James,

I am, and always have been, a lumper. I had to make some concessions when
Legacy introduced the Source Writer (if I wanted to use it), but nothing too
drastic, and there is no way that I will ever be a splitter. BUT this suits
me, and I am not suggesting for one minute that others should change their
practice.

Taking for example a census, my Master Source is for the year of the census
and (since Legacy switched the Repository from the Detail to Master Source)
and for the same year one for each of the Repositories i.e.
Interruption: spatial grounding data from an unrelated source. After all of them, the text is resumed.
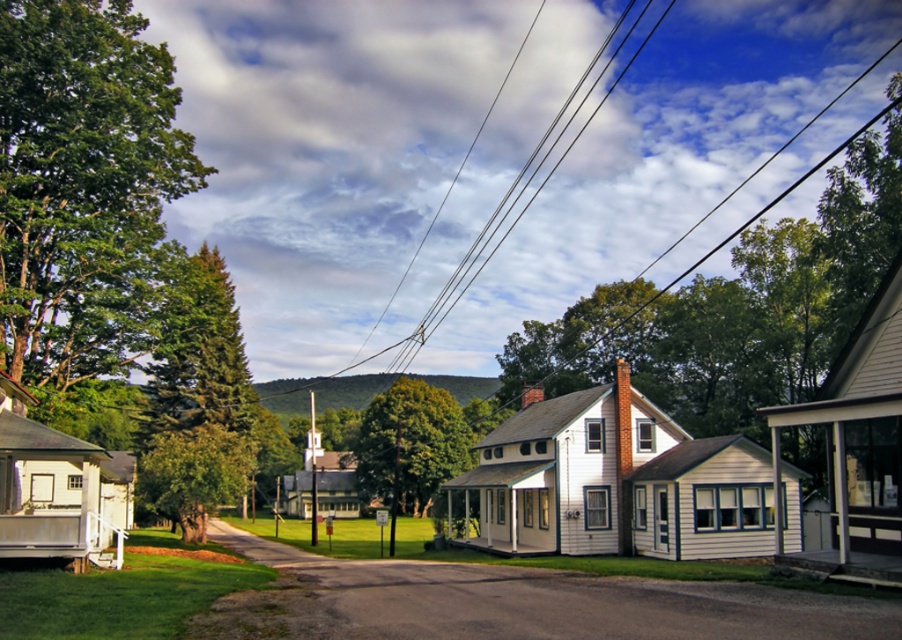 You are driving a car that is 5 meters long. You want to make a U turn on the road. Can you do it without crossing the green leafy tree at center or the smooth asphalt driveway at center?

The distance between the smooth asphalt driveway at center and the green leafy tree at center is 11.68 meters. Since your car is 5 meters long, you can safely make a U turn within this space without crossing either object.

You are standing at the point labeled point [794,589] on the right side of the road. You want to walk to the point labeled point [60,65] on the left side of the road. Which direction should you move first to reach your destination?

You should move towards the left side of the road first because point [60,65] is on the left side of the road, while you are currently at point [794,589] on the right side. Since point [60,65] is behind point [794,589], you need to first move to the left side and then proceed backward along the road to reach it.

You are standing at the intersection of the road and the driveway. If you were to walk directly towards the smooth asphalt driveway at center, in which direction should you head?

Since the smooth asphalt driveway at center is located at point 0.942 on the x axis and 0.579 on the y axis, you should walk towards the direction where the coordinates increase in the x direction and decrease in the y direction to reach it.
I may have two
Master Sources for the 1851 census one for Ancestry.co.uk and another for
Findmypast.com.

I source all my Events, such that a new name found on a census will have
that census as the source for the Name, and the same for every other piece
of information which I record from that census, such as Residence,
Occupation etc..

Ron Ferguson
http://www.fergys.co.uk/

-----Original Message-----
From: James Cook
Sent: Thursday, January 13, 2011 9:51 PM
To: [email protected]
Subject: [LegacyUG] What are the pros and cons of splitting or lumping
facts?

Not talking sources here.  I've not been consistent, and am working on
doing some cleanup of my data.  For example, it's important to me to
keep track at an event level of an individuals appearance on the
census register.  I use a census event, but a residence event would
serve my purposes just as well.  As long as I have an event every 10
years I can see in my time lines and such, I'm good.  The census can
give more information though, such as birth or alt. birth, name or alt
name, occupation, veteran status, etc.  Some times I've added separate
facts and sourced with the census record, other times I just add notes
to the census event.  This is true of various sources, I'm just using
census as an example here.

I'm leaning toward lumping what I'll call these secondary facts in the
notes going forward with my cleanup.  Before doing so, I was wondering
if I'd cut myself off from some useful ways to slice, dice, chop,
mesh, share, search or otherwise much with my data.  Maybe I'm not
seeing a downside here that I should be.